Alex Samuel
- Born: Alex Samuel 27 December 2002 (age 23) St Andrews, Scotland
- Height: 6 ft 9 in (2.06 m)
- Weight: 124 kg (273 lb; 19 st 7 lb)
- School: St Leonards School, St. Andrews

Rugby union career
- Position: Lock

Amateur team(s)
- Years: Team / Apps / (Points)
- Madras College FP

Senior career
- Years: Team / Apps / (Points)
- 2020–: Glasgow Warriors / 51 / (0)

Super Rugby
- Years: Team / Apps / (Points)
- 2020-21: Stirling Wolves
- 2021-: Ayrshire Bulls

International career
- Years: Team / Apps / (Points)
- 2021: Scotland U20
- 2024: Scotland / 4 / (0)

= Alex Samuel (rugby union) =

Scottish rugby union player (born 2002)

Alex Samuel (born 27 December 2002) is a Scotland international rugby union player who plays for Glasgow Warriors at the Lock position.

==Rugby Union career==

===Amateur career===

Samuel went to St Leonards School in St. Andrews, and then went on to Madras College. He then played for Madras College FP.

===Professional career===

He moved to Glasgow Warriors in 2020, initially with the Scottish Rugby Academy, before graduating from the academy with a permanent deal with the Glasgow club. Then Warriors' Head Coach Danny Wilson marked out Samuel as one to watch in a supporters event in 2020.
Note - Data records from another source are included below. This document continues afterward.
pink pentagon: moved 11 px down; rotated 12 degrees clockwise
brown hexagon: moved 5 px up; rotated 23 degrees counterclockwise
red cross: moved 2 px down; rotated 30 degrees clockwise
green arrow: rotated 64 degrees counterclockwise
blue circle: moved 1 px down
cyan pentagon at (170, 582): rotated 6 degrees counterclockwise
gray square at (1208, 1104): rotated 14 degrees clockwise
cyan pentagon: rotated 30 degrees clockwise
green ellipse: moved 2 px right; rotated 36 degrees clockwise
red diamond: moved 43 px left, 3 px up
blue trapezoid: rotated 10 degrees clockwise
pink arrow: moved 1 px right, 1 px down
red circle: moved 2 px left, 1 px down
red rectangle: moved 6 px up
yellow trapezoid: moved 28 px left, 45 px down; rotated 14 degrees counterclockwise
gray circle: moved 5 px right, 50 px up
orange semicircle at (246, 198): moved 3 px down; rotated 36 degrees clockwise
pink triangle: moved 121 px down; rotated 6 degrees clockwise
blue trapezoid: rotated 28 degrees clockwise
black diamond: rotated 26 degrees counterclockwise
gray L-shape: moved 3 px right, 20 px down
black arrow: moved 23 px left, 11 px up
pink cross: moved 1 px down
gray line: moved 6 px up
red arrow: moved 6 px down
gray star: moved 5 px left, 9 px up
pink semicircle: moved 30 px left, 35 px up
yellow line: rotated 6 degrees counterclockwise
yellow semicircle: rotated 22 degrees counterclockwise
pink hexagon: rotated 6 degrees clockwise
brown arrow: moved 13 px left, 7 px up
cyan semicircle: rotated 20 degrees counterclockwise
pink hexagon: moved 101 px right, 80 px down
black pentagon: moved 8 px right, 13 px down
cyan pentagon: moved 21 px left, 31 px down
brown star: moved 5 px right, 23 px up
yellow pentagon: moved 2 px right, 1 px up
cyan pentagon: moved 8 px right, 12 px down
While at the academy he was aligned to Stirling Wolves in the Super 6.

Samuel played for the Ayrshire Bulls under Peter Horne in the Super 6 in the Fosroc Super Sprint championship.

He made his debut for Glasgow Warriors against the Ayrshire Bulls on 2 September 2022 at Inverness as a replacement.

He then made his competitive debut for the Warriors against Benetton Rugby on 28 October 2022 in the United Rugby Championship in a 6 try win. He became only the fifth teenager to make his debut playing in the second row for the club. He became Glasgow Warrior No. 346.

Because of his Warriors debut he could not play in the Super 6 final between Ayrshire Bulls and Watsonians the following day. However Samuel said of his Warriors start: "It was a bit of a dream come true. Usually I’m on the other side of the fence as a fan, have been for about the last 10 years. It’s pretty cool."

He followed that up with a start against Leinster Rugby at the RDS Arena on 26 November 2022 in the following round match.

===International career===

Samuel captained the Scotland U20 side in 2021.

He was invited to train with the senior Scotland squad for the 2021 Six Nations Championship. He received his first full senior cap in the Autumn International match against Portugal on 16 November 2024, becoming cap no. 1233.